The next step is to showcase the “coolest” part of our sport. Bruce Haskell of the Eventing Riders Association International put it well: “Our unique selling point is cross country. What makes us special is cross country. What makes us interesting is cross country.”  Under the CIC format cross country will run last – making it the grand finale of the Olympic event.

These two changes – as painful as they may be – could allow eventing to remain in the Olympics without completely altering our sport.  Additionally, the changes would provide non-riders around the world with a better idea of what the event entails, encourage them to tune in to see what it’s all about, and (hopefully) inspire them to give it a try.

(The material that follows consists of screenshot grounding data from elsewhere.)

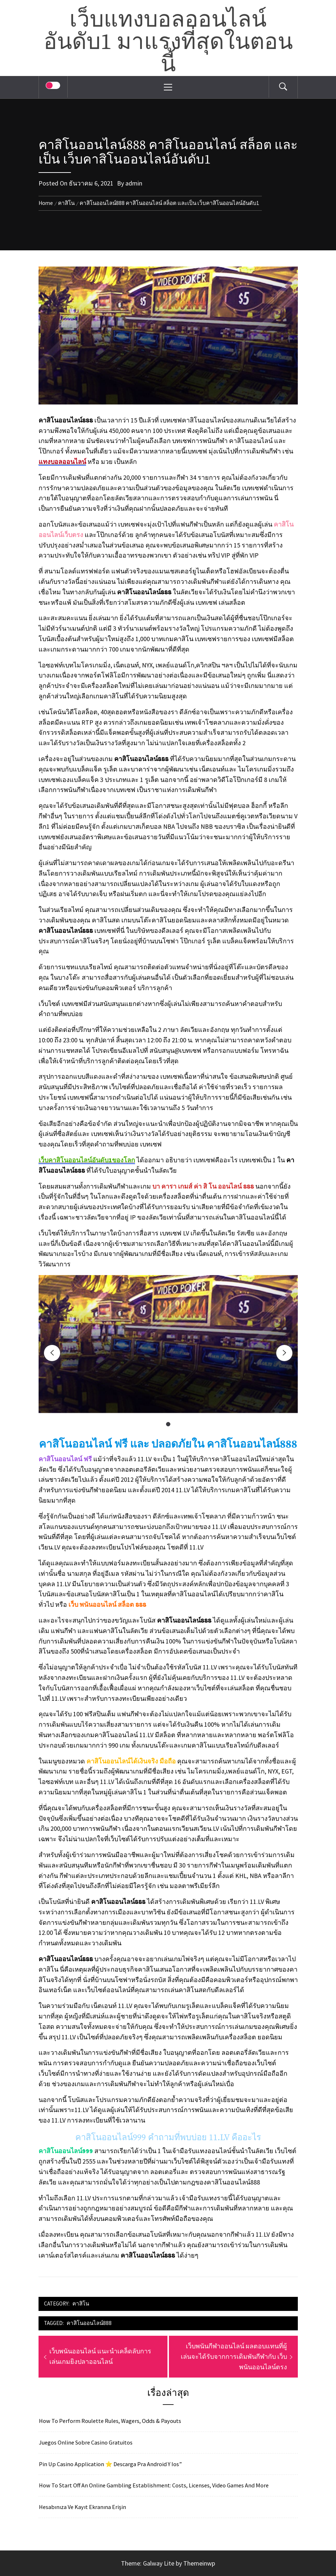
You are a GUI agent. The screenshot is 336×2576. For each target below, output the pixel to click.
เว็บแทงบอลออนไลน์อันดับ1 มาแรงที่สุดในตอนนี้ (168, 42)
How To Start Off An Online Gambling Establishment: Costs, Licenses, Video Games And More (154, 2485)
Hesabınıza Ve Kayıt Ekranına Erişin (82, 2506)
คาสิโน (80, 2303)
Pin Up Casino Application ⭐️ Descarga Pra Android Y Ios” (110, 2464)
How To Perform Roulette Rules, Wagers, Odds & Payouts (110, 2420)
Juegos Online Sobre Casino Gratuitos (86, 2442)
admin (133, 183)
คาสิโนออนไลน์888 (89, 2323)
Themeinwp (199, 2563)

WEG: Eventing – CCI Format

I believe we can reach a middle ground by implementing the CIC format and name change at the Olympics but not at the World Equestrian Games.  While having consistency in the format of international championships is preferable, WEG presents a different audience than an Olympic stage.  Unlike the Olympics, WEG is an equestrian-only event and there is less of a need to make eventing more appealing (or “sexy” to borrow Abrahamson’s words) to non-riders.  Instead, the traditional CCI format will satisfy those who want to preserve the integrity of the sport on the international level.  If it creates more prestige around WEG then so be it.  Eventing – or “Equestrian Triathlon” – will still have the international exposure it deserves every two years.

While much of America will be fixated on the Presidential election this fall, I’m much more interested in the FEI vote in Tokyo in November.

Go Team USA and Go Eventing!

Lauren’s Biography:

Lauren Grindall, 30, is an Area VIII adult amateur who enjoys finding new (and unique) ways to boost her riding fitness to offset her love for cookies and ice cream. During a brief hiatus when she couldn’t own or event horses, she took on eventing of a different sort: triathlon. When she’s not riding her 6-year-old OTTB, she enjoys running, weightlifting and writing. In addition to wanting to enter the Blogger Contest, she would love to help Team EN triumph at next year’s match race at the Rolex Kentucky 5K Run.